◆ GIVEN RECORDS ◆
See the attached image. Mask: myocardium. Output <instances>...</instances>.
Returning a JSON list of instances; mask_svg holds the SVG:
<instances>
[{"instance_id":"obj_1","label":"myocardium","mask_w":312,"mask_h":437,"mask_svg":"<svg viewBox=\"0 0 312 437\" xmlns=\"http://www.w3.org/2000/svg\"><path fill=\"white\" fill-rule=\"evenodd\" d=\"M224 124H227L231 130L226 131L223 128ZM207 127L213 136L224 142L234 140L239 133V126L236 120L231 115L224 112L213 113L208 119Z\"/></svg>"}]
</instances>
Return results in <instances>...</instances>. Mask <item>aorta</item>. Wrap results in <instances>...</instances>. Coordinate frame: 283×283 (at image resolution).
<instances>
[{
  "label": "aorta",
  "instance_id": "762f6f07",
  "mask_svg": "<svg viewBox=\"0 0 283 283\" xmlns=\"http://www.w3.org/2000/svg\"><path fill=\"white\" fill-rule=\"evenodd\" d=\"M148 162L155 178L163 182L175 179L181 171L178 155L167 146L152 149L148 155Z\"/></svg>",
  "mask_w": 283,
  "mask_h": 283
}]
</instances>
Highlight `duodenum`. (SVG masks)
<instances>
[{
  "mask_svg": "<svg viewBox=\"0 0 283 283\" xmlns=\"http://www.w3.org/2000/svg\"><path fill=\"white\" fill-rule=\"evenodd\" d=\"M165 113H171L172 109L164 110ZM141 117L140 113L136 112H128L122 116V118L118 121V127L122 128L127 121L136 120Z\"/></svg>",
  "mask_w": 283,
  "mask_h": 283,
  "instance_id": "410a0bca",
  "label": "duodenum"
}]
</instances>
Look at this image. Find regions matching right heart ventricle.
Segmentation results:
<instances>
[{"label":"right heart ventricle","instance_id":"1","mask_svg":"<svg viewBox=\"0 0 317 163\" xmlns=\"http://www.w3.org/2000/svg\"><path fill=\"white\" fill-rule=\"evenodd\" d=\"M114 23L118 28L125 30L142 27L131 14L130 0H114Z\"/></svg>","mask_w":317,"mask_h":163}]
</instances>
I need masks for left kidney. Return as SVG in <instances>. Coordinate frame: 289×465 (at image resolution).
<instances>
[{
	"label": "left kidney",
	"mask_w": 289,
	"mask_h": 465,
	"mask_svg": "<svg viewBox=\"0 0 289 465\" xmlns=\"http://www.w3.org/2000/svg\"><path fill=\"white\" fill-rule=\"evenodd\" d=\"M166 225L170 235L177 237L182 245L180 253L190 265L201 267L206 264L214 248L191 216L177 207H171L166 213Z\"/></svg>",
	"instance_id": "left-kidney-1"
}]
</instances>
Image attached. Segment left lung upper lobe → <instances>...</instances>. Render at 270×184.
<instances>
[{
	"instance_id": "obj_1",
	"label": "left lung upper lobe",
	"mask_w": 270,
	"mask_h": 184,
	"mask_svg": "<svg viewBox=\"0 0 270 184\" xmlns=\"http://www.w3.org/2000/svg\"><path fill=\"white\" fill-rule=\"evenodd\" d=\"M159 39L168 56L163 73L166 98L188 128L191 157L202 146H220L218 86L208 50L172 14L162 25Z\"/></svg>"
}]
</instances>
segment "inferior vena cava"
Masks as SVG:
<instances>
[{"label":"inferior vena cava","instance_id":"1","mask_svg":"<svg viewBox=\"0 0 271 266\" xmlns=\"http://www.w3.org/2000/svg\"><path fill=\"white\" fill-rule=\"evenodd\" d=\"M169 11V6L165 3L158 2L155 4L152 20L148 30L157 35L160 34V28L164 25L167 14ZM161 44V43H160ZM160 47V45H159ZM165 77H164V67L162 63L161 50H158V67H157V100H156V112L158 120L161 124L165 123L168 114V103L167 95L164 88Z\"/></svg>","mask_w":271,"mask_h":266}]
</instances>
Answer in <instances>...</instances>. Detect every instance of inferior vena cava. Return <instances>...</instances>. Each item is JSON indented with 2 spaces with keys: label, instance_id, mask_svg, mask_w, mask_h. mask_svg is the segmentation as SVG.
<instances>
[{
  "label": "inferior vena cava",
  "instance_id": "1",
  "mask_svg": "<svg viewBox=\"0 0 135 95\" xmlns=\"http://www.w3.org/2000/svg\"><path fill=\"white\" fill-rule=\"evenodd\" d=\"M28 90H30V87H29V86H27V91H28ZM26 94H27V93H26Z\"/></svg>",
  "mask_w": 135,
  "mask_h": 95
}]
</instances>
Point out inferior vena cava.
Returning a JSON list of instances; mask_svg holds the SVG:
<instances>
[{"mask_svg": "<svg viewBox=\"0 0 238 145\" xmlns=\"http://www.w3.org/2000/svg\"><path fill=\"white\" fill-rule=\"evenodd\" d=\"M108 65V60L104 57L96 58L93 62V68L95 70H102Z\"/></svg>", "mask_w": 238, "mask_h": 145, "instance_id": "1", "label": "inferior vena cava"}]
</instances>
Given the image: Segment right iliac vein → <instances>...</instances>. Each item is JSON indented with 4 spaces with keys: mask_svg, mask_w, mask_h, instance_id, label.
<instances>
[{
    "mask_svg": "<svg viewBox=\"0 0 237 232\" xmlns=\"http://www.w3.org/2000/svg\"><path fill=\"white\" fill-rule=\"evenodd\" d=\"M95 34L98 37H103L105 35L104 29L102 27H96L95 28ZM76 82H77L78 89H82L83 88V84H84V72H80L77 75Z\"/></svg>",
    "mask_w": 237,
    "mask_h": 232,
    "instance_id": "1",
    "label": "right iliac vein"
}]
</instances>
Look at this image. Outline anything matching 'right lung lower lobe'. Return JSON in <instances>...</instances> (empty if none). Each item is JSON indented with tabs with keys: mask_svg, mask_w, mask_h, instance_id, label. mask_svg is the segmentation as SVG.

◆ PROBLEM DESCRIPTION ◆
Write the material out again word for word.

◆ WRITTEN RESPONSE ◆
See the attached image. Mask: myocardium. Output <instances>...</instances>.
Returning a JSON list of instances; mask_svg holds the SVG:
<instances>
[{"instance_id":"obj_1","label":"myocardium","mask_w":312,"mask_h":437,"mask_svg":"<svg viewBox=\"0 0 312 437\" xmlns=\"http://www.w3.org/2000/svg\"><path fill=\"white\" fill-rule=\"evenodd\" d=\"M224 124H227L231 130L226 131L223 128ZM207 127L213 136L224 142L234 140L239 133V126L236 120L231 115L224 112L213 113L208 119Z\"/></svg>"}]
</instances>
Return results in <instances>...</instances>. Mask <item>aorta</item>. Wrap results in <instances>...</instances>. Coordinate frame: 283×283 (at image resolution).
<instances>
[{
  "label": "aorta",
  "instance_id": "762f6f07",
  "mask_svg": "<svg viewBox=\"0 0 283 283\" xmlns=\"http://www.w3.org/2000/svg\"><path fill=\"white\" fill-rule=\"evenodd\" d=\"M148 162L155 178L163 182L175 179L181 171L178 155L167 146L152 149L148 155Z\"/></svg>",
  "mask_w": 283,
  "mask_h": 283
}]
</instances>
Highlight `duodenum`. (SVG masks)
<instances>
[{
  "mask_svg": "<svg viewBox=\"0 0 283 283\" xmlns=\"http://www.w3.org/2000/svg\"><path fill=\"white\" fill-rule=\"evenodd\" d=\"M165 113H171L172 109L164 110ZM141 117L140 113L136 112H128L122 116V118L118 121V127L122 128L127 121L136 120Z\"/></svg>",
  "mask_w": 283,
  "mask_h": 283,
  "instance_id": "410a0bca",
  "label": "duodenum"
}]
</instances>
Look at this image. Find regions matching right heart ventricle.
Segmentation results:
<instances>
[{"label":"right heart ventricle","instance_id":"1","mask_svg":"<svg viewBox=\"0 0 317 163\" xmlns=\"http://www.w3.org/2000/svg\"><path fill=\"white\" fill-rule=\"evenodd\" d=\"M114 23L118 28L125 30L142 27L131 14L130 0H114Z\"/></svg>","mask_w":317,"mask_h":163}]
</instances>
I need masks for left kidney. Return as SVG in <instances>. Coordinate frame: 289×465 (at image resolution).
<instances>
[{
	"label": "left kidney",
	"mask_w": 289,
	"mask_h": 465,
	"mask_svg": "<svg viewBox=\"0 0 289 465\" xmlns=\"http://www.w3.org/2000/svg\"><path fill=\"white\" fill-rule=\"evenodd\" d=\"M166 225L170 235L177 237L182 245L180 253L190 265L201 267L206 264L214 248L191 216L177 207H171L166 213Z\"/></svg>",
	"instance_id": "left-kidney-1"
}]
</instances>
Image attached. Segment left lung upper lobe → <instances>...</instances>. Render at 270×184.
<instances>
[{
	"instance_id": "obj_1",
	"label": "left lung upper lobe",
	"mask_w": 270,
	"mask_h": 184,
	"mask_svg": "<svg viewBox=\"0 0 270 184\" xmlns=\"http://www.w3.org/2000/svg\"><path fill=\"white\" fill-rule=\"evenodd\" d=\"M159 39L168 56L163 73L166 98L188 128L191 157L202 146H220L218 86L208 50L172 14L162 25Z\"/></svg>"
}]
</instances>
segment "inferior vena cava"
Masks as SVG:
<instances>
[{"label":"inferior vena cava","instance_id":"1","mask_svg":"<svg viewBox=\"0 0 271 266\" xmlns=\"http://www.w3.org/2000/svg\"><path fill=\"white\" fill-rule=\"evenodd\" d=\"M169 11V6L165 3L158 2L155 4L152 20L148 30L157 35L160 34V28L164 25L167 14ZM161 44V43H160ZM160 47V45H159ZM165 77H164V67L162 63L161 50H158V67H157V100H156V112L158 120L161 124L165 123L168 114V103L167 95L164 88Z\"/></svg>","mask_w":271,"mask_h":266}]
</instances>
Answer in <instances>...</instances>. Detect every instance of inferior vena cava. Return <instances>...</instances>. Each item is JSON indented with 2 spaces with keys: label, instance_id, mask_svg, mask_w, mask_h. mask_svg is the segmentation as SVG.
<instances>
[{
  "label": "inferior vena cava",
  "instance_id": "1",
  "mask_svg": "<svg viewBox=\"0 0 135 95\" xmlns=\"http://www.w3.org/2000/svg\"><path fill=\"white\" fill-rule=\"evenodd\" d=\"M28 90H30V87H29V86H27V91H28ZM26 94H27V93H26Z\"/></svg>",
  "mask_w": 135,
  "mask_h": 95
}]
</instances>
Point out inferior vena cava.
Returning a JSON list of instances; mask_svg holds the SVG:
<instances>
[{"mask_svg": "<svg viewBox=\"0 0 238 145\" xmlns=\"http://www.w3.org/2000/svg\"><path fill=\"white\" fill-rule=\"evenodd\" d=\"M108 65V60L104 57L96 58L93 62V68L95 70H102Z\"/></svg>", "mask_w": 238, "mask_h": 145, "instance_id": "1", "label": "inferior vena cava"}]
</instances>
Given the image: Segment right iliac vein → <instances>...</instances>. Each item is JSON indented with 4 spaces with keys: mask_svg, mask_w, mask_h, instance_id, label.
<instances>
[{
    "mask_svg": "<svg viewBox=\"0 0 237 232\" xmlns=\"http://www.w3.org/2000/svg\"><path fill=\"white\" fill-rule=\"evenodd\" d=\"M95 34L98 37H103L105 35L104 29L102 27H96L95 28ZM76 82H77L78 89H82L83 88V84H84V72H80L77 75Z\"/></svg>",
    "mask_w": 237,
    "mask_h": 232,
    "instance_id": "1",
    "label": "right iliac vein"
}]
</instances>
Look at this image. Outline anything matching 'right lung lower lobe'. Return JSON in <instances>...</instances> (empty if none). Each item is JSON indented with tabs with keys: mask_svg, mask_w, mask_h, instance_id, label. mask_svg is the segmentation as SVG.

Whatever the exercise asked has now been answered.